Opinión

31 May 2016
Opinión | Por: Fabiola Alfaro

Nunca dejés de luchar por tus sueños 

 

Siempre me he caracterizado por ser una persona que desde pequeña luchó por lo que quería lograr en la vida.  

Provengo de una familia humilde y desintegrada, desde niña he vivido solamente con mi madre y mis hermanos. No vivo en la colonia más lujosa del país, ni soy hija de diputados; pero estoy orgullosa de ver cómo mis padres luchan a diario. Especialmente estoy muy orgullosa de mi madre, que vendiendo comida típica en las calles ha logrado sacarnos adelante a mis hermanos y a mí.

Menciono todo esto porque cuando uno no nace en “cuna de oro”, estudiar, utilizar de la mejor manera los pocos recursos con los que se cuenta, y romper techos de cristal, es un acto de rebeldía; no sólo contra el sistema sino contra todo aquello que impide que podamos superarnos.

Mi columna de esta semana está dedicada a todas las personas que han perdido sus esperanzas y que han dejado de luchar por sus ideales.

En febrero de este año apliqué al programa de pasantías de la Organización de los Estados Americanos (OEA). Al principio dudé en enviar mi solicitud, pero una voz interior me decía que yo no perdía nada con intentarlo y que era peor si me quedaba con la duda de saber qué pudo haber pasado si no la enviaba.

Al final me decidí, preparé toda la documentación requerida y el día que cerraba la convocatoria envié mi aplicación (la cual fue la 12,068).

Los meses pasaron y no había respuesta alguna, pero no estaba preocupada, porque sabía que este proceso llevaba su tiempo. De alguna manera tenía fe de que mi perfil podía ser tomado en cuenta por el Departamento de Recursos Humanos, así que esperé pacientemente.

Revisaba todos los días mi email y no pasaba nada, pero el día menos esperado recibí un mensaje directamente desde la OEA donde Recursos Humanos me notificaba que estaban interesados en mi perfil y que querían hacerme una entrevista. No dudé en responder que sí. Ese día me sentí tan feliz como no me había sentido en mucho tiempo.

Al día siguiente me hicieron una entrevista completamente en inglés, estaba muy nerviosa. Después de la entrevista pensé que no había sido muy exitosa y que todo había acabado, pero no, no fue así.

Al día siguiente, cuando ya no tenía muchas esperanzas de ser seleccionada por el Departamento de Recursos Humanos, me escribió el Trust For The Americas, una organización que también es parte de la OEA.

Yo no sabía que más de un departamento podía pre seleccionarnos. Eso significaba que dos departamentos estaban interesados en que yo fuera su pasante.

El Trust también me entrevistó y aunque la entrevista fue mejor que la anterior, dos semanas después me notificaron que no había sido seleccionada. Lloré mucho pero traté de aceptarlo con resignación.

Cuando creía que este sueño había terminado, pasó lo inesperado: un nuevo departamento de la OEA me contactó manifestándome que querían entrevistarme.
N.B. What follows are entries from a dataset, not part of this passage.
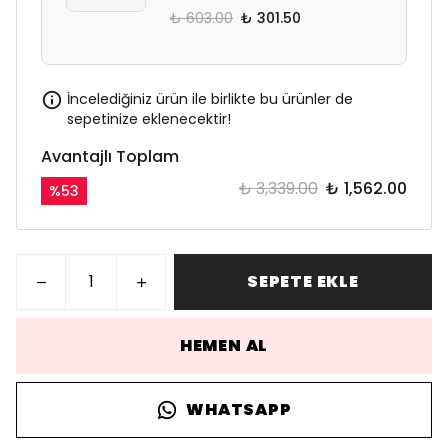
₺ 603.00
₺ 301.50
İncelediğiniz ürün ile birlikte bu ürünler de
sepetinize eklenecektir!
Avantajlı Toplam
₺ 3,339.00
₺ 1,562.00
%
53
SEPETE EKLE
HEMEN AL
WHATSAPP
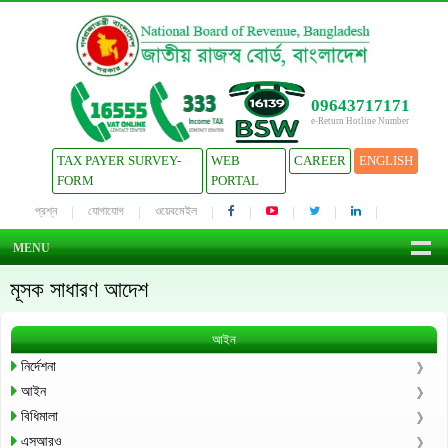
09643717171
e-Return Hotline Number
TAX PAYER SURVEY-
WEB
CAREER
ENGLISH
FORM
PORTAL
প্রশ্ন
যোগাযোগ
ওয়েবমেইল
MENU
মূসক সাধারণ আদেশ
আইন
নির্দেশনা
আইন
বিধিমালা
এসআরও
¿Sabes qué sucedió luego? Sí, este último departamento en entrevistarme me seleccionó como pasante. Y eso no es todo, otros dos departamentos me contactaron después para entrevistarme pero no acepté porque ya había sido seleccionada.

Todo esto me ha demostrado que las cosas pueden cambiar incluso en el último minuto y que Dios y la vida siempre nos tendrán más de una oportunidad. Pero también he aprendido que siempre hay alguien mejor y que también otros merecen un chance.

Este jueves 02 de junio comienzo una nueva etapa en mi vida, ahora como pasante del área de comunicaciones en el Departamento de Iniciativas Estratégicas y Diplomacia Pública de la OEA, nada más y nada menos que en Washington DC.

Detrás de este sueño no sólo ha estado Dios, sino mi familia y muchas personas más que me han apoyado tanto económica como moralmente.

Nunca dejes de luchar por tus sueños, pero sobre todas cosas no dejes de creer.